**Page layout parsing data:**

==============================

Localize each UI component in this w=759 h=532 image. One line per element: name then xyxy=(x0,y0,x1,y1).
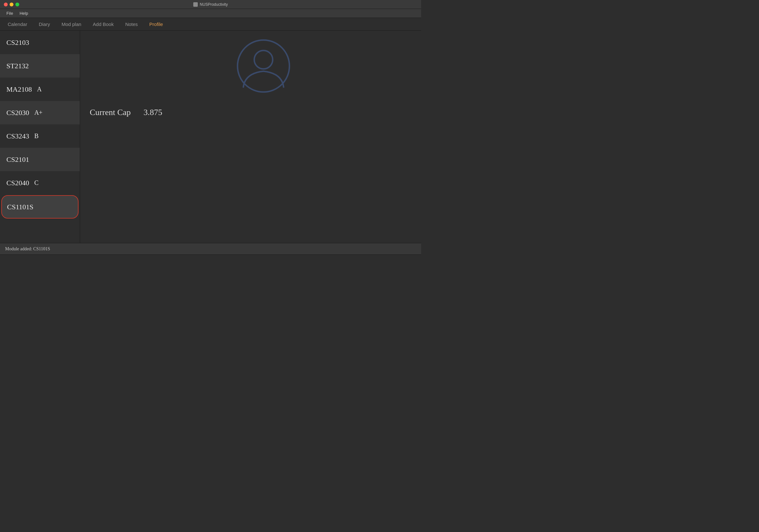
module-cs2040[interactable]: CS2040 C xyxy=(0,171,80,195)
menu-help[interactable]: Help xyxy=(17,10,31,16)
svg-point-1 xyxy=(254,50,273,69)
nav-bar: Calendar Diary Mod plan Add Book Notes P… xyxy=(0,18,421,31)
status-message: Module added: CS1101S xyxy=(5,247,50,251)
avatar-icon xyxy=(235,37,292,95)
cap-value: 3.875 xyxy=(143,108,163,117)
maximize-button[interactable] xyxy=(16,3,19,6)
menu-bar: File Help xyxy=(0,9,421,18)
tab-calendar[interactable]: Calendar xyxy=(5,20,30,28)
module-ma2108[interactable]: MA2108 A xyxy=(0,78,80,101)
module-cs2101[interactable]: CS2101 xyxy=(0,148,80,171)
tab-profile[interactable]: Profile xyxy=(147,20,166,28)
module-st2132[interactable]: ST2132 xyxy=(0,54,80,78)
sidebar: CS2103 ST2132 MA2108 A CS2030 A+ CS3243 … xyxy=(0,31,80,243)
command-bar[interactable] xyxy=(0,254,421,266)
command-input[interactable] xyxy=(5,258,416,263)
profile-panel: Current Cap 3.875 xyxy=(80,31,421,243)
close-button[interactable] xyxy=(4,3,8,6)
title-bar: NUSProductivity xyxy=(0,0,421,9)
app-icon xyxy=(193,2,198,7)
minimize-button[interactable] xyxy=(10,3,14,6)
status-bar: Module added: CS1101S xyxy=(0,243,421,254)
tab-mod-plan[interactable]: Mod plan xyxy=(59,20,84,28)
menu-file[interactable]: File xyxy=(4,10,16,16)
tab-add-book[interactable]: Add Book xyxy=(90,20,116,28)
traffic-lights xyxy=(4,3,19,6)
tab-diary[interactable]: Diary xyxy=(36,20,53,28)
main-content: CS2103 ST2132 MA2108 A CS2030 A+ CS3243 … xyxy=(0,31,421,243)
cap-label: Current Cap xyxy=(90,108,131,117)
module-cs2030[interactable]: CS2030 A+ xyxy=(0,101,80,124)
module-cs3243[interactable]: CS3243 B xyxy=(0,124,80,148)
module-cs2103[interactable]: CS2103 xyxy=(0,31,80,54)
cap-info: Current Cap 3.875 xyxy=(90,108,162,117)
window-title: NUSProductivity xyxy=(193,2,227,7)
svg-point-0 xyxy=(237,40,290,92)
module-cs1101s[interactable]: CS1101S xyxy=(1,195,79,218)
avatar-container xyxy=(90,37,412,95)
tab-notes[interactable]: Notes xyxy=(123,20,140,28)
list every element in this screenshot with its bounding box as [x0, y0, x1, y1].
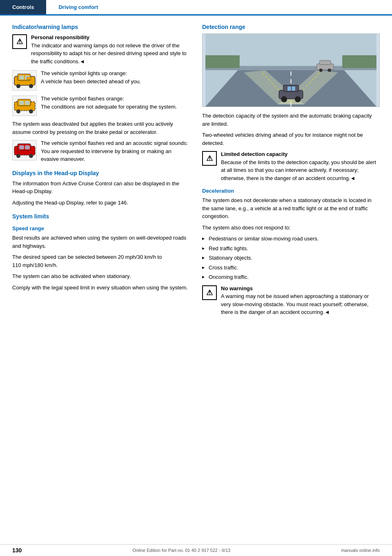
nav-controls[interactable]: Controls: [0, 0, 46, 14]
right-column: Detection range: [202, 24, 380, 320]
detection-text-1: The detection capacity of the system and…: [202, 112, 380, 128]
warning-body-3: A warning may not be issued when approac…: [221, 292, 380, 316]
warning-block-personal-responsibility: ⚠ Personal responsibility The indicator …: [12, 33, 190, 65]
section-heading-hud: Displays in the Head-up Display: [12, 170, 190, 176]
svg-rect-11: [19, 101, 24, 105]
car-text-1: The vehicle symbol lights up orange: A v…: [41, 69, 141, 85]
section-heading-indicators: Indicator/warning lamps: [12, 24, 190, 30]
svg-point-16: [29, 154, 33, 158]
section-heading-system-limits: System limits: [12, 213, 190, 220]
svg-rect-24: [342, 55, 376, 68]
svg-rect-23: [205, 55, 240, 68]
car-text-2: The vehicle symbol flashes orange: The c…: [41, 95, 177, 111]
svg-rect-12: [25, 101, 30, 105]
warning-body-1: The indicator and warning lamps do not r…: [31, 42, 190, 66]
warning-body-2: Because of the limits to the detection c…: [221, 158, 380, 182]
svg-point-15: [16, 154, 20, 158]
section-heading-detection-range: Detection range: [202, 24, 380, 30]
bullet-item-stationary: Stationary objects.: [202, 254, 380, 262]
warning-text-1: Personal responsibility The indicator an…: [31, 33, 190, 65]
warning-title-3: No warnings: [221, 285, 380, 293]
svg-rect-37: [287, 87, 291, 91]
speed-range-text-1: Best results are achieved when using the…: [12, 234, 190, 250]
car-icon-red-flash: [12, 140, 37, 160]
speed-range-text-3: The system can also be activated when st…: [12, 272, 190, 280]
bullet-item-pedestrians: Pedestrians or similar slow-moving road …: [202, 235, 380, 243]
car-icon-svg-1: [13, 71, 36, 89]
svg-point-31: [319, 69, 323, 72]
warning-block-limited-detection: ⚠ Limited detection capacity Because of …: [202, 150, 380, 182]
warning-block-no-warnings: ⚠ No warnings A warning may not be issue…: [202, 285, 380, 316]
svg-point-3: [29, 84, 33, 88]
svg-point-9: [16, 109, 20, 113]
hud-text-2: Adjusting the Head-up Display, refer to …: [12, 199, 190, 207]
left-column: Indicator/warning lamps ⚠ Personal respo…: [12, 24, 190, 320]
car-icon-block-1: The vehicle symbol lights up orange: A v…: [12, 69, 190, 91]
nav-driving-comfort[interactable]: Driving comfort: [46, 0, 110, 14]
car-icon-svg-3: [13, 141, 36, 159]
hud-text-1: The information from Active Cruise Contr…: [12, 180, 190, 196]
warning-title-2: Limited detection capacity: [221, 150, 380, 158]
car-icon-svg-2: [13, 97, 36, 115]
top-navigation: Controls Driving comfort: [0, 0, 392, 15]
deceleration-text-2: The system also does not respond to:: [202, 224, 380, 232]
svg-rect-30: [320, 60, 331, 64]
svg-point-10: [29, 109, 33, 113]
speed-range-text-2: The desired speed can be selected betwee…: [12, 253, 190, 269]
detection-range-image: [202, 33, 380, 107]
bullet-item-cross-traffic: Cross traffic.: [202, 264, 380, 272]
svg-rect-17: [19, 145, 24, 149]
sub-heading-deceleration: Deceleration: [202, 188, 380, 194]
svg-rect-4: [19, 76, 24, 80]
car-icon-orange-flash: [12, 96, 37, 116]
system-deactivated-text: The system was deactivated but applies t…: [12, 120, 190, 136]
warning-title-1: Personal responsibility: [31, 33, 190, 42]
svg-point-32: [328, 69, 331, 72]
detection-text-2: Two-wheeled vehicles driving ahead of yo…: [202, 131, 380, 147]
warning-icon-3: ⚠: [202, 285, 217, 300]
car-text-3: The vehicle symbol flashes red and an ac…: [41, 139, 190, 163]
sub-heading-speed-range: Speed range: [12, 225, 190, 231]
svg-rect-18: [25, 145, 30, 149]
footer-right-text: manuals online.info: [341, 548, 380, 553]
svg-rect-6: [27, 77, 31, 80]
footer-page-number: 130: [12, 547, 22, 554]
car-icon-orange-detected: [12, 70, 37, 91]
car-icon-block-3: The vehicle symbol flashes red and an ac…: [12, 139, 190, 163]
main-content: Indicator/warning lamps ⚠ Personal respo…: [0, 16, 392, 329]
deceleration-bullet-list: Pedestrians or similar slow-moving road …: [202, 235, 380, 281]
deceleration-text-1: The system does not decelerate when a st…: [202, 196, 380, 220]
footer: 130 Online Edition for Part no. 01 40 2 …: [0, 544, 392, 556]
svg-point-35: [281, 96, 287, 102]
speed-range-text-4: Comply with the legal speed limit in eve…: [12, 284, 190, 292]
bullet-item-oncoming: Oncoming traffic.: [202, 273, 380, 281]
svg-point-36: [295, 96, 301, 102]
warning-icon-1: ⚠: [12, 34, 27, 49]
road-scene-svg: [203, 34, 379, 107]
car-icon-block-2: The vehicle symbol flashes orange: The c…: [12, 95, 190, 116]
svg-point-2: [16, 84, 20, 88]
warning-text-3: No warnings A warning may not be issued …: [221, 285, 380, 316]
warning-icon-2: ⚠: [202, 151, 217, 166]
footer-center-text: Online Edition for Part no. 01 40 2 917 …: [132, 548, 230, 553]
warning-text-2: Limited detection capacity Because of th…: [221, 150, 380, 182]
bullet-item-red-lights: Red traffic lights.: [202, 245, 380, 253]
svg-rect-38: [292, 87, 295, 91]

==============================

**ABOUT THIS TASK:** Only a number is expected here: how many lines above contain the word "button".

**EXERCISE RESPONSE:** 3